64 bytes from <ip redacted>: icmp_seq=4 ttl=64 time=92.671 ms
64 bytes from <ip redacted>: icmp_seq=5 ttl=64 time=1.869 ms
64 bytes from <ip redacted>: icmp_seq=6 ttl=64 time=8.362 ms
64 bytes from <ip redacted>: icmp_seq=7 ttl=64 time=8.694 ms
...
^C
--- barney ping statistics ---
...
stevewi:~ $ ssh barney
Last login: Tue Nov 29 15:52:58 2022 from <ip redacted>
...
stevewi@barney:~

-- sw

Steve: Thanks for the answer about the reboot.

What about doing this:

    sudo apt-get remove cryptsetup
    # it's better to update and reinstall GRUB before rebooting
    sudo update-grub
    sudo grub-install /dev/sda
    sudo reboot

Will I hose the system?

I checked with lsblk which shows:

sda 8:0 0 159.5G 0 disk /
sdb 8:16 0 512M 0 disk [SWAP]

so \dev\sda is the correct operand for the "grup-install", right? I learned long ago that if you mess with the bootloader you are playing with fire… at least it was with LILO on Slackware!)

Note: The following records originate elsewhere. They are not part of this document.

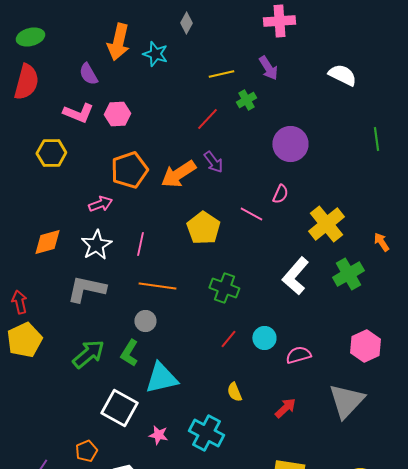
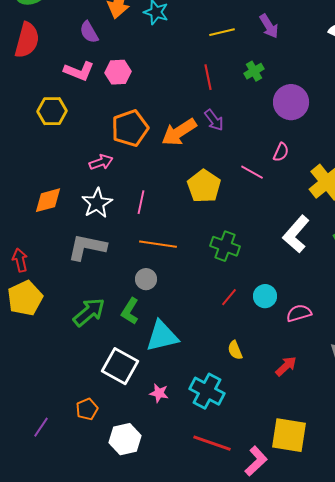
green cross: (246, 100) -> (254, 71), moved
red line: (207, 119) -> (208, 77), turned -55

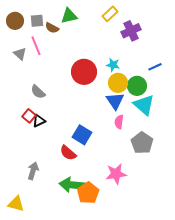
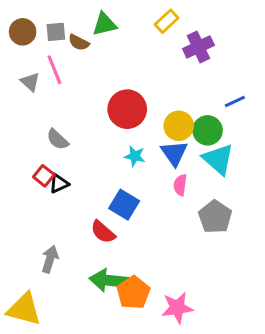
cyan star: (113, 65) -> (135, 156), moved
pink star: (116, 174) -> (177, 308), moved
yellow triangle: (16, 204) -> (24, 309), size x1.4

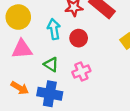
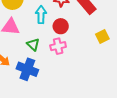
pink cross: (81, 71) -> (58, 46), moved

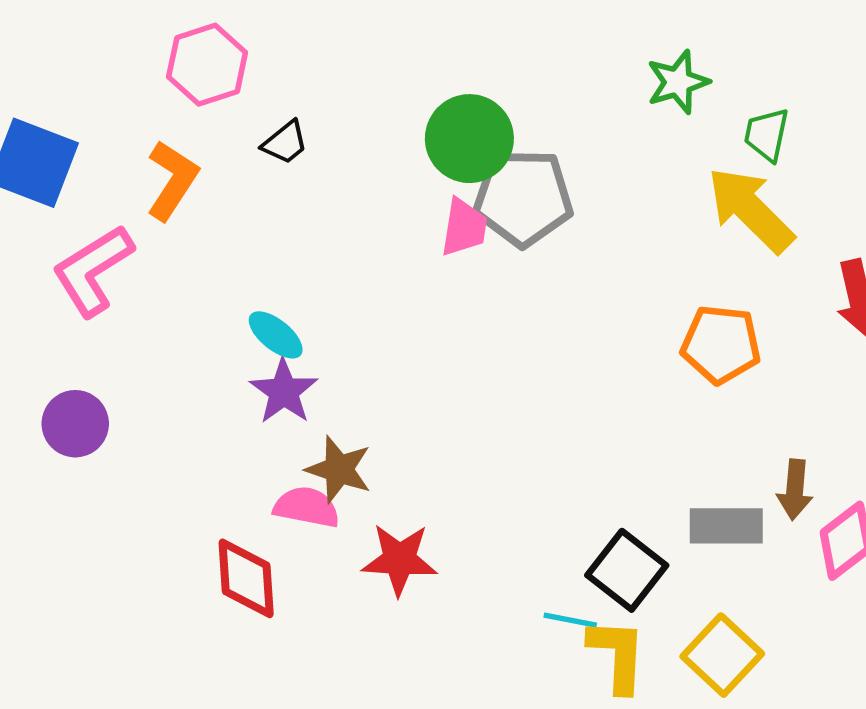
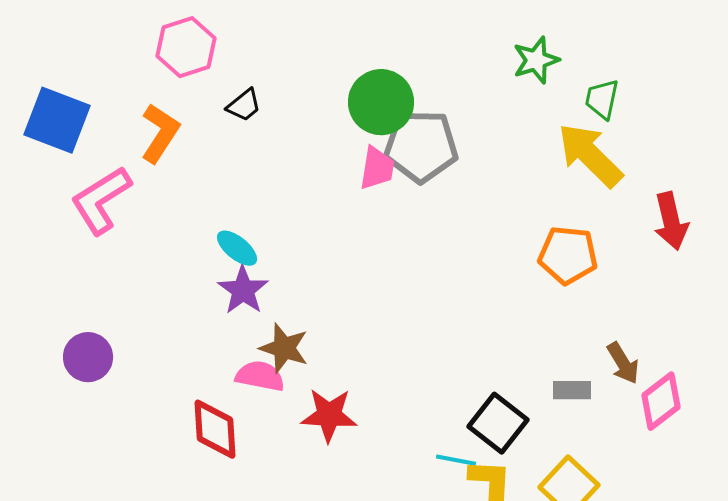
purple circle: (75, 424) -> (88, 357), moved
brown arrow: (795, 490) -> (623, 363), turned -36
gray rectangle: (726, 526) -> (572, 390), size x0.7

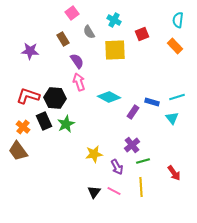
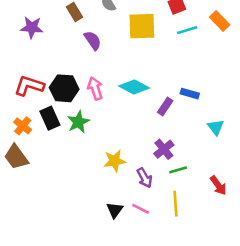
pink arrow: (79, 82) -> (95, 88), moved
cyan line: (177, 97) -> (187, 30), moved
cyan triangle: (172, 118) -> (216, 127), moved

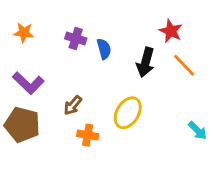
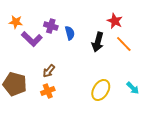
purple L-shape: (28, 83) -> (32, 39), moved
yellow ellipse: (128, 113) -> (101, 90), moved
orange cross: (88, 135) -> (48, 91), moved, turned -32

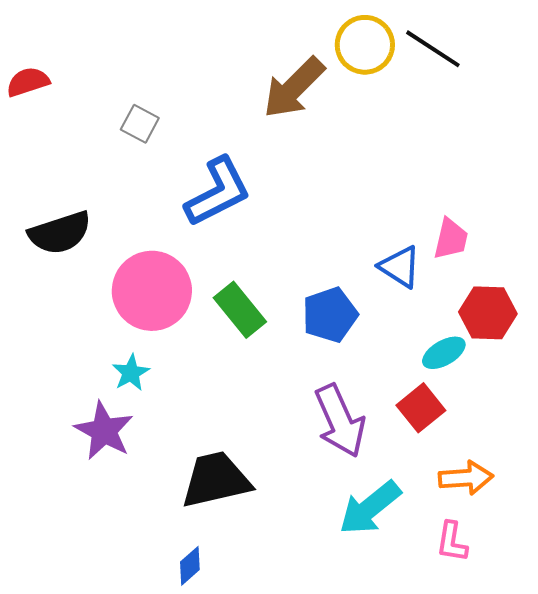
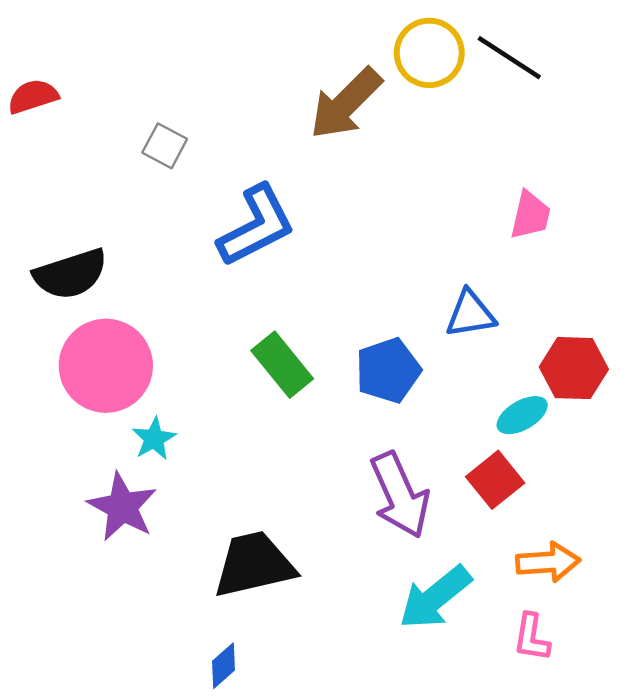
pink trapezoid: (451, 239) -> (530, 215), moved
blue triangle: (400, 267) -> (470, 314), turned -42
pink circle: (152, 291) -> (106, 366), moved

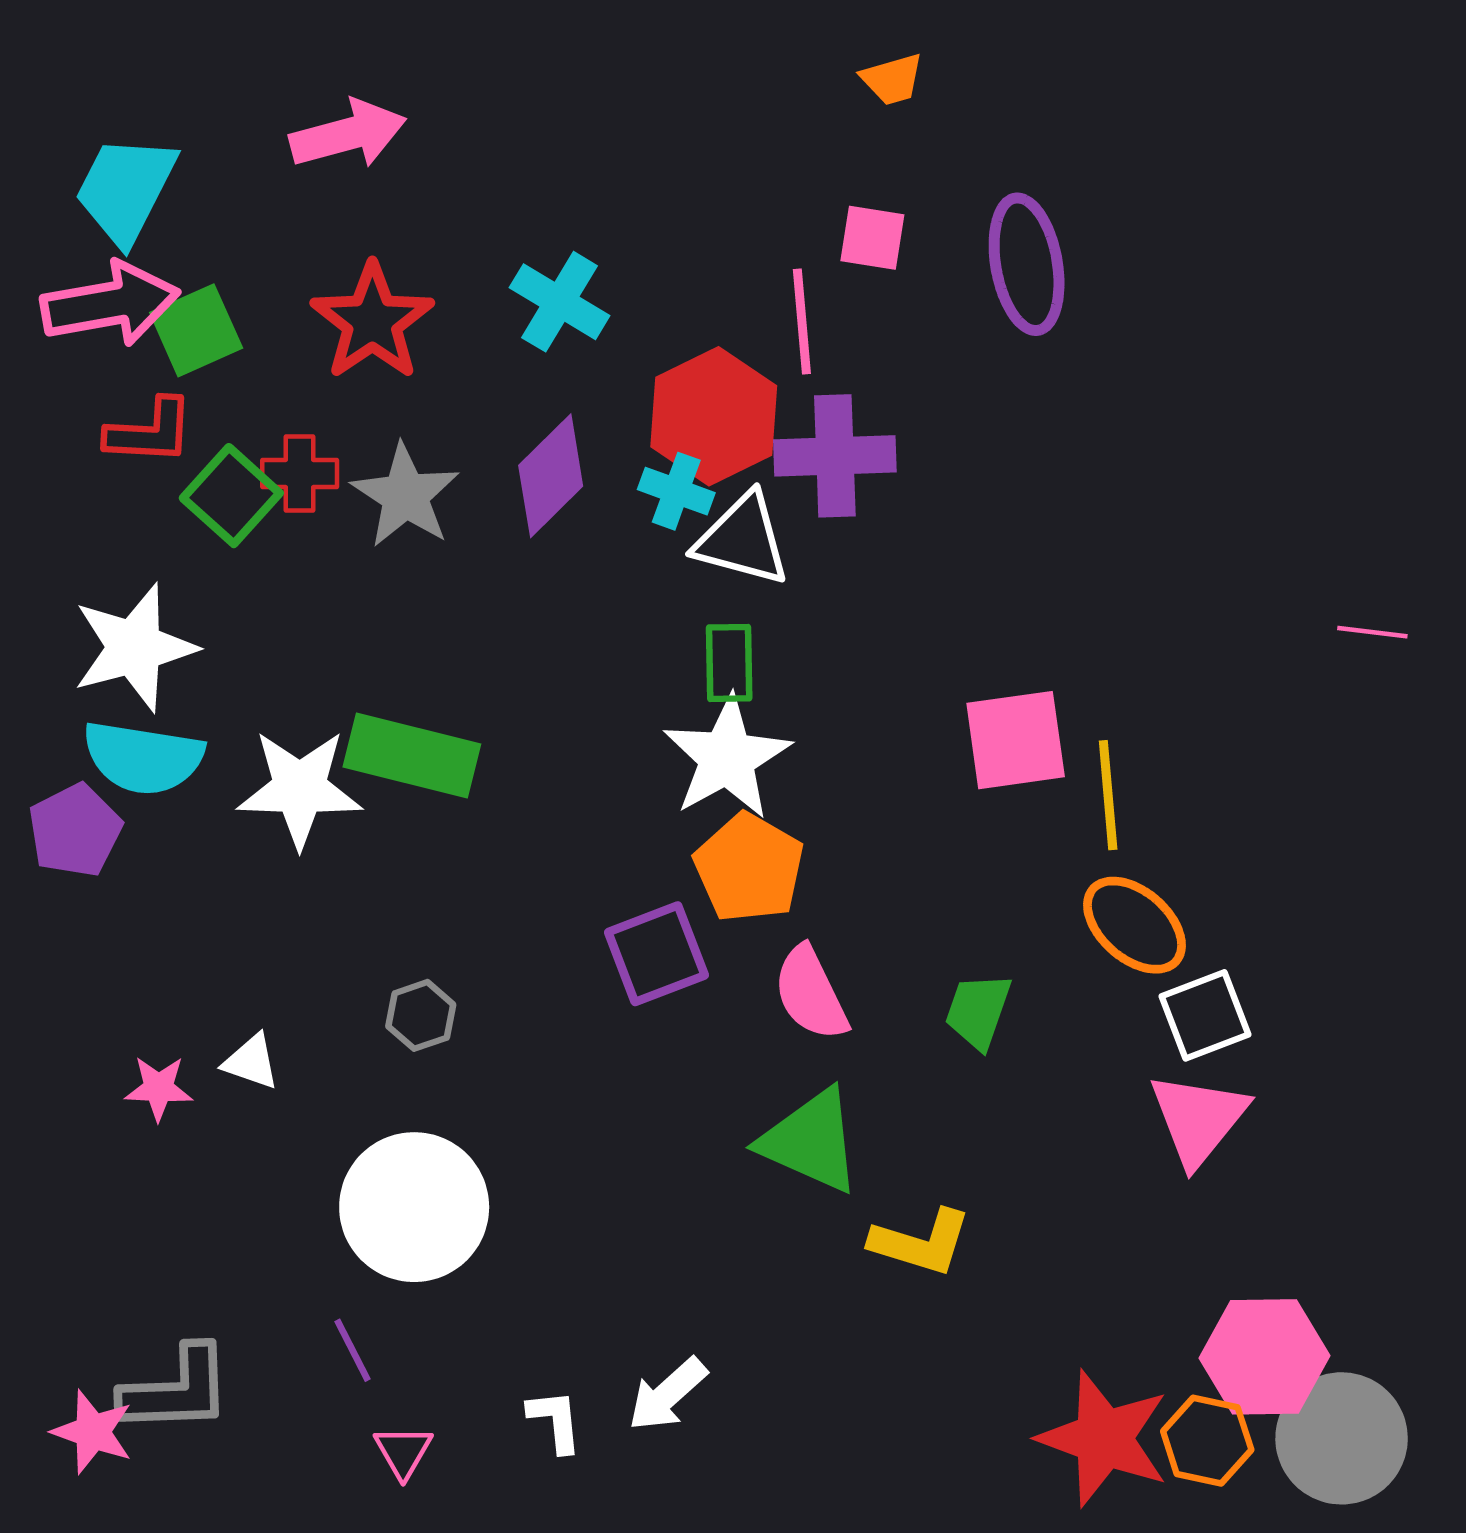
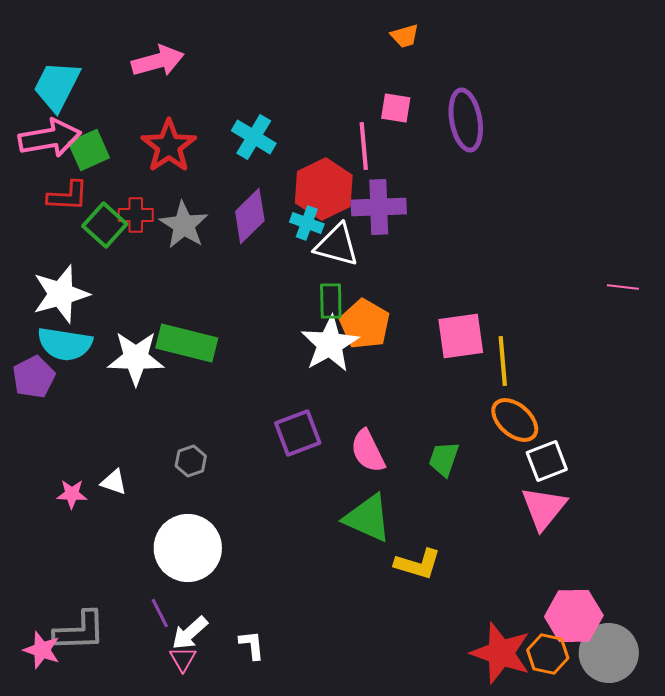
orange pentagon: (749, 868) -> (365, 324), moved
white arrow: (667, 1394) -> (190, 633), moved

@acanton77 a quick FYI: reboot actually shuts down the server on Linode if you're using their Lassie watchdog. Then Lassie will notice and boot the system for you. It usually takes around a minute. So you do get a reboot, it's just slower than you might expect due to this behavior.

You'll also get a notification mail about Lassie starting your server (this one might be configurable)

As for messing with your bootloader I have the same experience as you, (burnt my fingers on it before) so I can't really tell you whether it's safe to attempt removing cryptsetup.
That being said I am curious how you got rid of multipath-tools - didn't apt remove tell you that ubuntu-server-* would be removed as well?

didn't apt remove tell you that ubuntu-server-* would be removed as well?

No, I don't believe so. If it had I for sure would not have continued.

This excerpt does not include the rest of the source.